# PROBLEM:
Quote the records beneath, complete and exact. Leave out images.

(Collected data)
◆ ◆ ◆
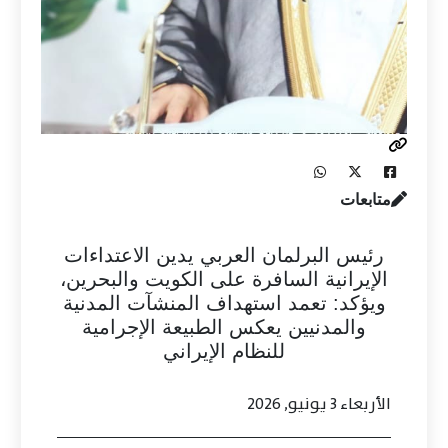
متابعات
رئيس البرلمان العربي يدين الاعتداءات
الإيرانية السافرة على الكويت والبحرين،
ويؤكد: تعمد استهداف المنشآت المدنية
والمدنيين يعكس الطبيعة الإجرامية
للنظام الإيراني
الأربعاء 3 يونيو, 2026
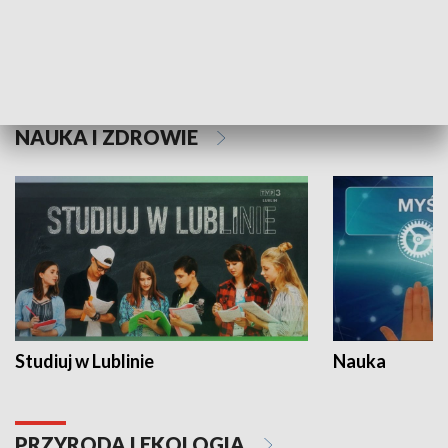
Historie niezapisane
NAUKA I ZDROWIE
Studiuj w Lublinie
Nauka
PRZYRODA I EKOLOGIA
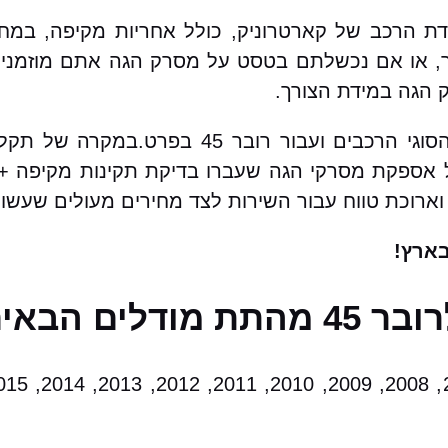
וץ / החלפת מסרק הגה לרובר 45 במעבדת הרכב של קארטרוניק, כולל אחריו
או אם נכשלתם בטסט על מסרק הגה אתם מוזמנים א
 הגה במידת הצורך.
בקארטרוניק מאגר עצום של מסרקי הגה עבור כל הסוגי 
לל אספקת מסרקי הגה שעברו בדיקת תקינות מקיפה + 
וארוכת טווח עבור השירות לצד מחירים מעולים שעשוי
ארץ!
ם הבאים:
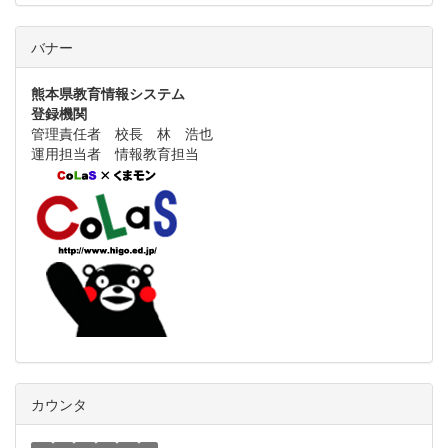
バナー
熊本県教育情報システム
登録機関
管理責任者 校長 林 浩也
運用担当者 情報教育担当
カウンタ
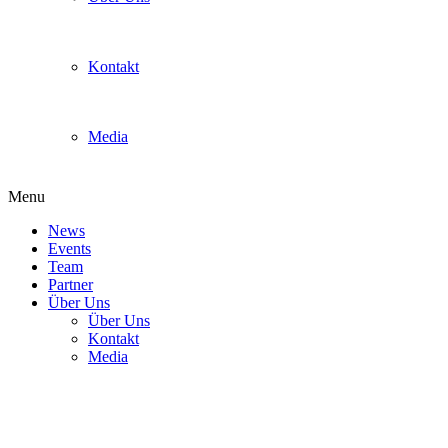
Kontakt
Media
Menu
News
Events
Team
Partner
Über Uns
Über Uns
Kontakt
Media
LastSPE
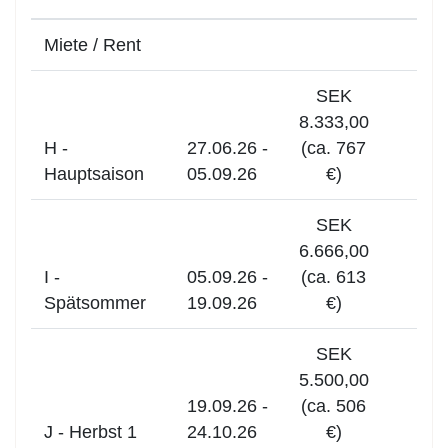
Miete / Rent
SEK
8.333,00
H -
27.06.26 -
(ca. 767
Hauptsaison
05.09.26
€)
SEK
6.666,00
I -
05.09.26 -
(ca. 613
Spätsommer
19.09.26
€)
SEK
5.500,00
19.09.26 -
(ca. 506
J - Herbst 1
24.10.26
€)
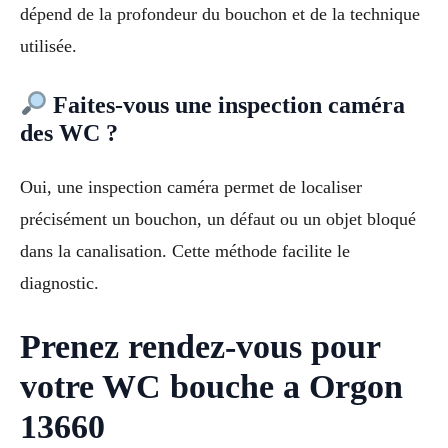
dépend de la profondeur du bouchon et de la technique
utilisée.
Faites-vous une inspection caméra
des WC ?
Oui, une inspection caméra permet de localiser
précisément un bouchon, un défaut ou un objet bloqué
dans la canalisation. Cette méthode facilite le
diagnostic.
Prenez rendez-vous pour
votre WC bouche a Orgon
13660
◆ ◆ ◆
# WORKED SOLUTION:
متابعات
رئيس البرلمان العربي يدين الاعتداءات
الإيرانية السافرة على الكويت والبحرين،
ويؤكد: تعمد استهداف المنشآت المدنية
والمدنيين يعكس الطبيعة الإجرامية
للنظام الإيراني
الأربعاء 3 يونيو, 2026
Historie niezapisane
NAUKA I ZDROWIE
Studiuj w Lublinie
Nauka
PRZYRODA I EKOLOGIA
וץ / החלפת מסרק הגה לרובר 45 במעבדת הרכב של קארטרוניק, כולל אחריו
או אם נכשלתם בטסט על מסרק הגה אתם מוזמנים א
 הגה במידת הצורך.
בקארטרוניק מאגר עצום של מסרקי הגה עבור כל הסוגי 
לל אספקת מסרקי הגה שעברו בדיקת תקינות מקיפה + 
וארוכת טווח עבור השירות לצד מחירים מעולים שעשוי
ארץ!
ם הבאים:
バナー
熊本県教育情報システム
登録機関
管理責任者 校長 林 浩也
運用担当者 情報教育担当
カウンタ
Kontakt
Media
Menu
News
Events
Team
Partner
Über Uns
Über Uns
Kontakt
Media
LastSPE
Miete / Rent
SEK
8.333,00
H -
27.06.26 -
(ca. 767
Hauptsaison
05.09.26
€)
SEK
6.666,00
I -
05.09.26 -
(ca. 613
Spätsommer
19.09.26
€)
SEK
5.500,00
19.09.26 -
(ca. 506
J - Herbst 1
24.10.26
€)
dépend de la profondeur du bouchon et de la technique
utilisée.
Faites-vous une inspection caméra
des WC ?
Oui, une inspection caméra permet de localiser
précisément un bouchon, un défaut ou un objet bloqué
dans la canalisation. Cette méthode facilite le
diagnostic.
Prenez rendez-vous pour
votre WC bouche a Orgon
13660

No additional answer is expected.